The small business ombudsman is calling for a government-funded revenue-contingent loan for SMEs following poor take-up of the SME Guarantee Scheme.
The Australian Small Business and Family Enterprise Ombudsman (ASBFEO), Kate Carnell, is calling for a new government-funded revenue-contingent loan to be made available to SMEs.
Highlighting a recent Sensis report, which found that more than a quarter of small businesses are having their finance applications “knocked back” by credit providers and 36 per cent are experiencing difficulties obtaining credit, Ms Carnell said that “access to finance is critical to small-business survival, particularly with a number of support measures scheduled to end or begin phasing out in the coming weeks”.

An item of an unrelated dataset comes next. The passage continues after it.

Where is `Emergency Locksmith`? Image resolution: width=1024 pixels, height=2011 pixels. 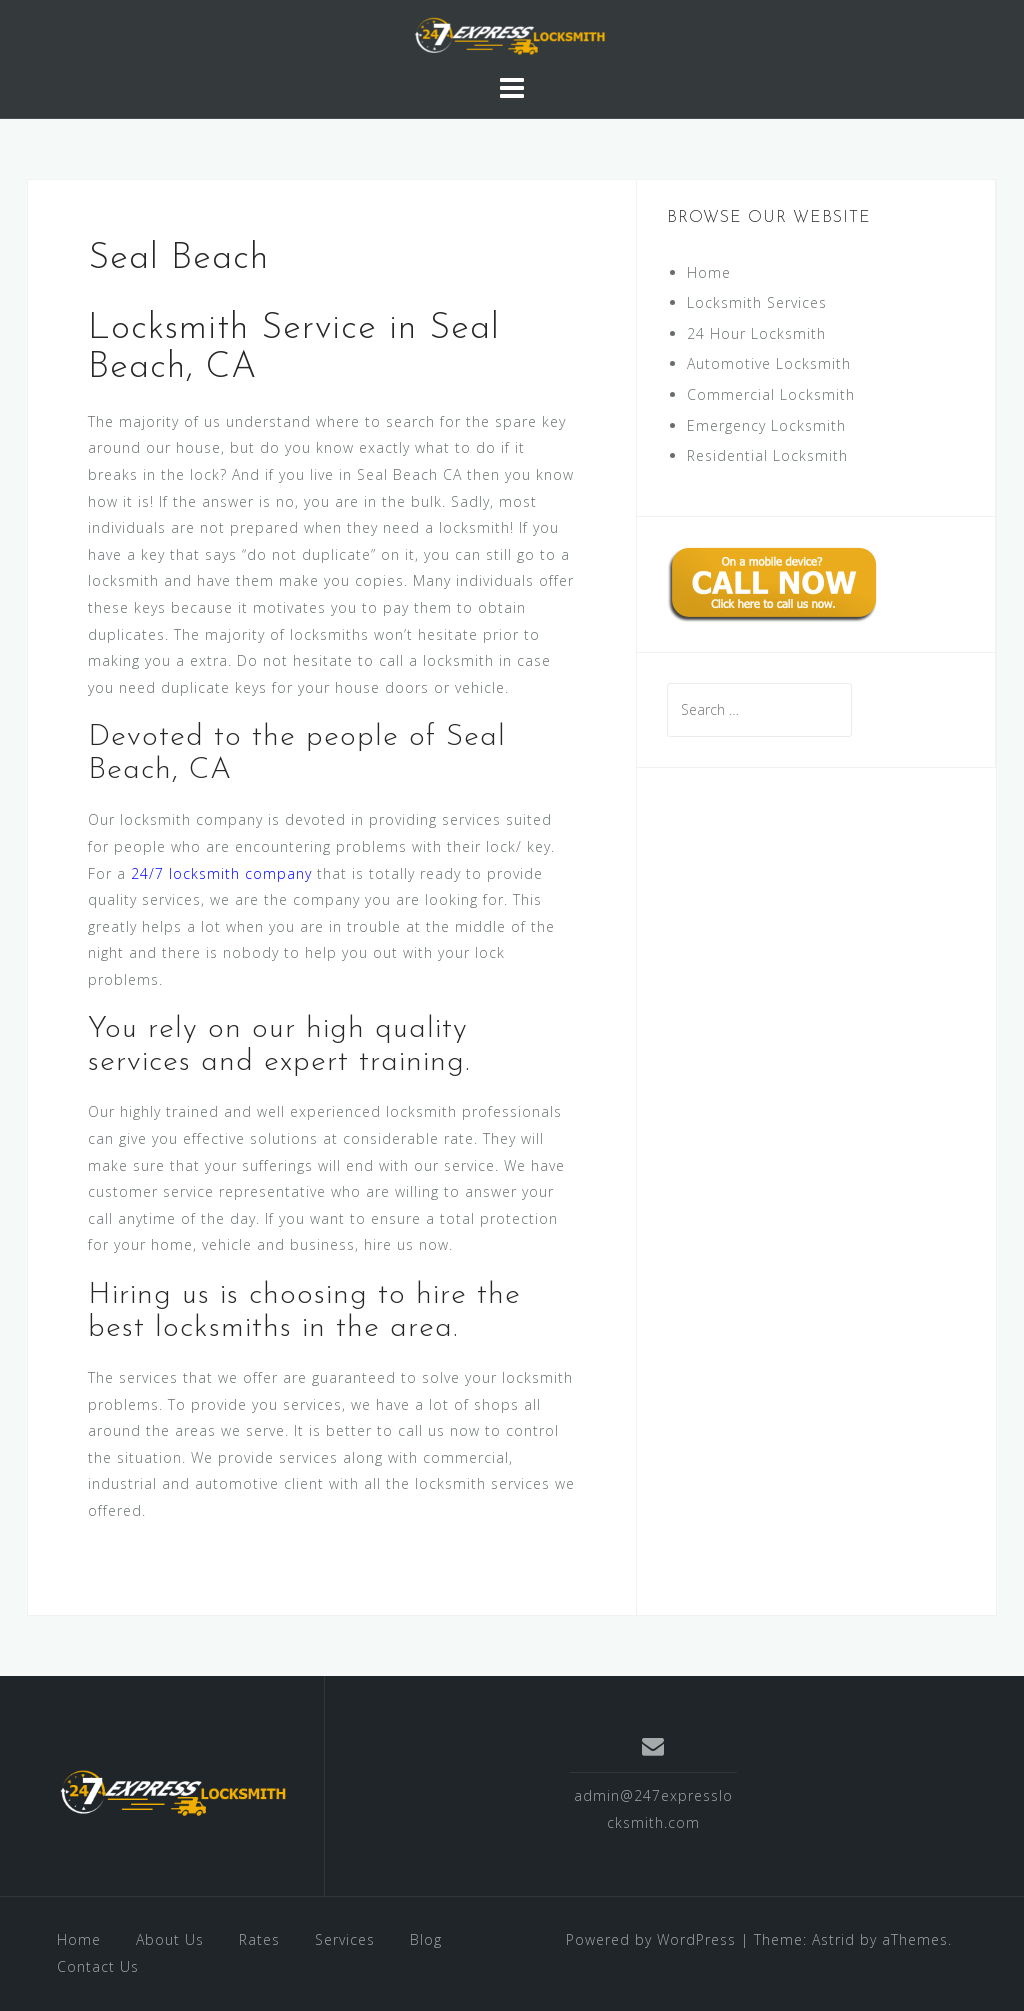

Moreover, the volume of funds being requested by SMEs is said to be falling, with fintech Lend Capital (Lend) recently telling The Adviser that applications and loans funded have dropped dramatically in the last few months. According to the SME finance platform, this is largely due to uncertainty in the current environment caused by ever-changing lender policies and shifting risk appetites.
The Australian government’s Coronavirus SME Guarantee Scheme, which was launched to help support up to $40 billion of lending to SMEs, has also been ineffective in helping providing finance to those in need – with only 15,600 business loans worth $1.5 billion having been issued, according to Treasury figures.
While the scheme will go through a reboot for the second tranche (opening 1 October 2020), several industry commentators have warned that the changes may not go far enough to help those who need it most.
Indeed, ASBFEO Kate Carnell has suggested that small businesses would be more likely to take out a revenue-contingent loan than seek finance under the government’s current guarantee scheme.
As part of the ombudman’s COVID-19 Recovery Plan, Ms Carnell is therefore recommending that a new government-funded product be launched, capped at a percentage of the small business’ annual revenue.
Repayments would be required once turnover reached a designated level and calculated on a percentage of turnover.
Ms Carnell said: “Right now, small businesses are scared to take on any additional debt because they don’t know what’s around the corner and how any possible further lockdowns might impact their capacity to make loan repayments.
“A revenue-contingent loan would operate in a similar way to HECS, with small businesses only required to start repaying once turnover recovered to an agreed level. If revenue was to drop below that level, payments would cease,” she said.
Touching on the Coronavirus SME Guarantee Scheme, Ms Carnell said: “Even with government taking on 50 per cent of the risk under its loan guarantee scheme, loans continue to be subject to bank credit assessment processes, which means small businesses with falling revenue have an uphill battle to secure finance.”
She highlighted, however, that the proposed revenue-contingent loan would require businesses to satisfy a viability test to be conducted by an accredited financial adviser.
“A revenue-contingent loan would give small businesses the confidence they need to seek funding to get them through this crisis, so they can grow and employ,” the small business ombudsman continued.
“Any small business considering taking out a loan should always first speak to their trusted adviser – whether that’s an accredited broker, accountant or bookkeeper.”
As well as recommending a new revenue-contingent loan, the ASBFEO is also urging the federal government to abolish fringe benefits tax (FBT) for at least two years to provide a much-needed cash flow boost to the economy and support struggling small businesses.
In a letter to Treasurer Josh Frydenberg, Ms Carnell argued that this change to the tax system would provide a big boost to small businesses in the industries hardest hit by the COVID crisis.
“Small businesses are unfairly impacted by the fringe benefits tax,” Ms Carnell said.
“As it stands, small businesses are required to pay FBT on items that large businesses often provide in-house to retain staff such as meals, gyms and childcare centres.
“Larger businesses can actually claim some services as business expenses, without paying FBT.
“But small businesses that provide the same benefits to their teams offsite have to pay FBT. At the same time, high rates of FBT acts as a disincentive to businesses spending with small businesses, particularly those in the hospitality and tourism sectors, which are hurting the most right now,” she said
“A weekend away, lunch at a restaurant or a team bonding game of golf, all attract FBT.”
She cited modeling undertaken by EY on behalf of Tourism Accommodation Australia and the Australian Hotels Association, which indicated that suspending FBT on accommodation, meals and beverages alone would produce economic returns of up to 3.8 times the direct cost to government.
Ms Carnell concluded: “FBT is discouraging businesses from spending with small businesses, which reduces the amount of money flowing into the economy.
“Fringe benefits tax accounted for less than 1 per cent of government revenue in 2019-2020 and that figure is likely to be even less in the current financial year due to the economic downturn.
“Abolishing the FBT would cost no more than $4 billion a year to the government, but it would be an effective support measure for small businesses and also stimulate cash flow into the economy at a time when we need it most.”